An intensely-flavoured dish with festive spices
For the marinade:
1 large poussin
Juice of 1 large orange
1 tsp mixed spice
½ tsp ground cinnamon
¼ tsp ground allspice
Large pinch of ground cloves
½ tsp sea salt
For the spice butter:
25g unsalted butter, at room temperature
½ tsp mixed spice
¼ tsp ground cinnamon
1 pinch ground allspice
1 pinch ground cloves
For the clementines:
1 tbsp cognac or brandy
Freshly ground black pepper
For the gravy:
½ tbsp cornflour stirred into ½ tbsp cold water
A generous glug of cognac or brandy
Sea salt and freshly ground black pepper
To make the marinade pour the orange juice, spices and salt into a large plastic bag.
Use a sharp knife to pierce your bird all over, put it in the bag and seal it with a knot in the top. Massage until the poussin is well coated and leave in the fridge overnight, or marinate it in the morning in time for dinner. You don’t have to, but I like to shake the bag a little to move the marinade around each time I’m at the fridge to fetch something.
Boil a kettle and pour boiling water over the clementines in a small saucepan. Bring to the boil, reduce the heat and simmer with a lid on the pan for 20 mins. Remove the clementines to cool.
Pre-heat the oven to 200C and let the poussin, still in its marinade, come up to room temperature. Take the bird out of the bag and transfer it to a roasting pan and roast for an hour. Meanwhile, combine the butter and the spices to create spiced butter for basting, and halve the cooked clementines.

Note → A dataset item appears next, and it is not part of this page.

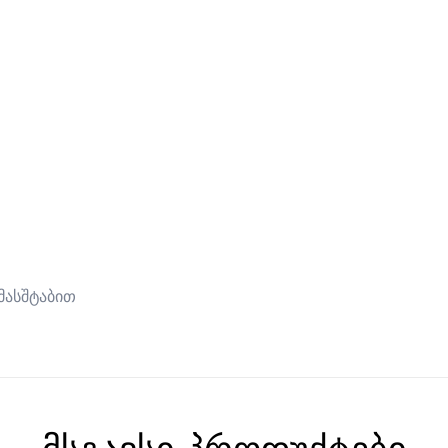
მასშტაბით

After half an hour, remove the bird from the oven and baste with half the spice butter. Place the clementines around the poussin, splash with cognac or brandy and season with freshly ground black pepper. Return to the oven for another 15 mins, before basting with the rest of the butter and returning to the oven.
After a total cooking time of 1 hour, remove the bird, check it is done, then place it on a warm plate covered with foil and leave to rest while you make the gravy and dish up whatever vegetables you’re planning on presenting as accompaniments.